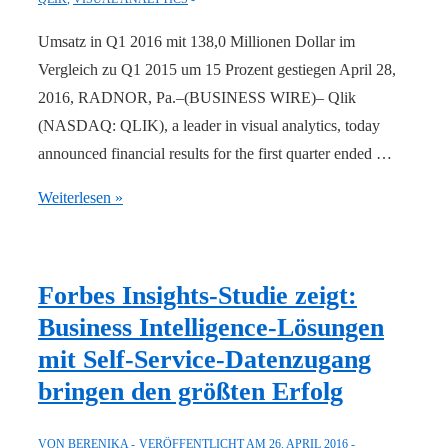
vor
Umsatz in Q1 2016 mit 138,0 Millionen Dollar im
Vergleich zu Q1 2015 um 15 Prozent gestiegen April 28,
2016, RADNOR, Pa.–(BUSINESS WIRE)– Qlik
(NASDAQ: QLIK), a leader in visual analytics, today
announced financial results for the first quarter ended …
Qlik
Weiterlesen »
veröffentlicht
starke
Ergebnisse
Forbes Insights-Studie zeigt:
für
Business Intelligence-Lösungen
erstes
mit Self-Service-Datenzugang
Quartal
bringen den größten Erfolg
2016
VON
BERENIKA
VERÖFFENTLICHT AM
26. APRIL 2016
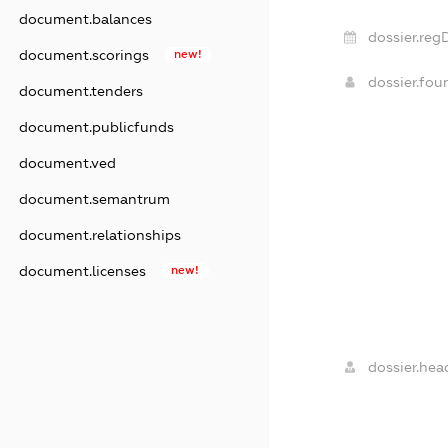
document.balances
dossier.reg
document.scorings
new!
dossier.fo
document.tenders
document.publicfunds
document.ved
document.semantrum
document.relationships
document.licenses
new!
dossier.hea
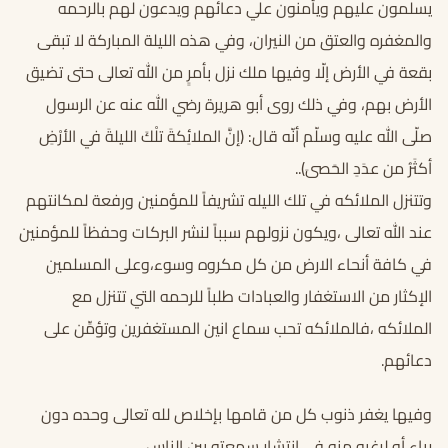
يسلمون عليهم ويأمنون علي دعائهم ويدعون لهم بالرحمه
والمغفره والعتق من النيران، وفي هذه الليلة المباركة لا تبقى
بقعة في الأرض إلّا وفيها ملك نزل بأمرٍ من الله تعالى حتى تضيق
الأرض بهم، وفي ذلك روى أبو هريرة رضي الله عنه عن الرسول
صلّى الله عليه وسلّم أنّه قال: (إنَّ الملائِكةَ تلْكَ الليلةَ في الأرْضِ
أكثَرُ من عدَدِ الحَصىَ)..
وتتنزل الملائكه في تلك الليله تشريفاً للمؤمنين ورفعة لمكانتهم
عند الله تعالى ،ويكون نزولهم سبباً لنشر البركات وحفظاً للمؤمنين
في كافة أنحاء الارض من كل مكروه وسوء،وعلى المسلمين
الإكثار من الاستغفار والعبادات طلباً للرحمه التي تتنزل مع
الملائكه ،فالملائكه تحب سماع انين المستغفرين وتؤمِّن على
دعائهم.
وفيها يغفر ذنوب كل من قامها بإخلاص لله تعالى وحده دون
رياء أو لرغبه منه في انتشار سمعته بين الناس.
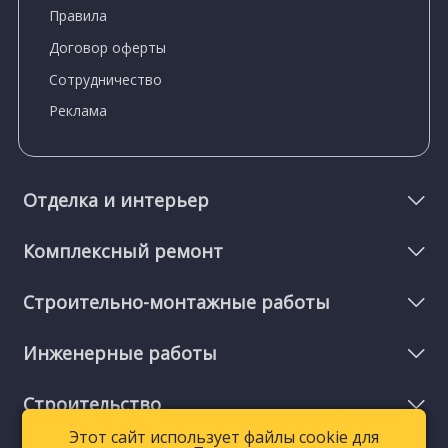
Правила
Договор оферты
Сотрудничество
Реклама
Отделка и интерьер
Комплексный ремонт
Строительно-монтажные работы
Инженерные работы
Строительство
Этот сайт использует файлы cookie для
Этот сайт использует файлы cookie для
────
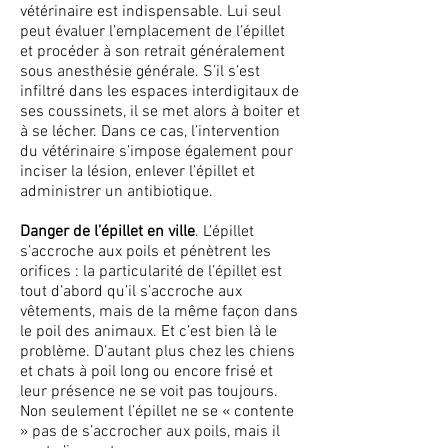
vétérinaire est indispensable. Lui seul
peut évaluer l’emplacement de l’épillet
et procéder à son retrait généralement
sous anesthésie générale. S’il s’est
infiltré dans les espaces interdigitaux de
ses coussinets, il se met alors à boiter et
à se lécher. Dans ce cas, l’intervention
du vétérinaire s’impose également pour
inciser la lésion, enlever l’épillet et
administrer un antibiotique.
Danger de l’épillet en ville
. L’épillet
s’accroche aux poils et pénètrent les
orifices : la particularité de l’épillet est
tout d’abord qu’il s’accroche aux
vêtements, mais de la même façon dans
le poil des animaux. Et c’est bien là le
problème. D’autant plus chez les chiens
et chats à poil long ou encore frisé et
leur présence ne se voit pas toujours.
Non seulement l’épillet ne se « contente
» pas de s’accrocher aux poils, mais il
────
__Task objective__
Using the records above, set down exactly the lines from the one with "ses coussinets, il se met alors à boiter et" through the one with "Non seulement l’épillet", inclusive, and nothing more.

__Task solution__
ses coussinets, il se met alors à boiter et
à se lécher. Dans ce cas, l’intervention
du vétérinaire s’impose également pour
inciser la lésion, enlever l’épillet et
administrer un antibiotique.
Danger de l’épillet en ville
. L’épillet
s’accroche aux poils et pénètrent les
orifices : la particularité de l’épillet est
tout d’abord qu’il s’accroche aux
vêtements, mais de la même façon dans
le poil des animaux. Et c’est bien là le
problème. D’autant plus chez les chiens
et chats à poil long ou encore frisé et
leur présence ne se voit pas toujours.
Non seulement l’épillet ne se « contente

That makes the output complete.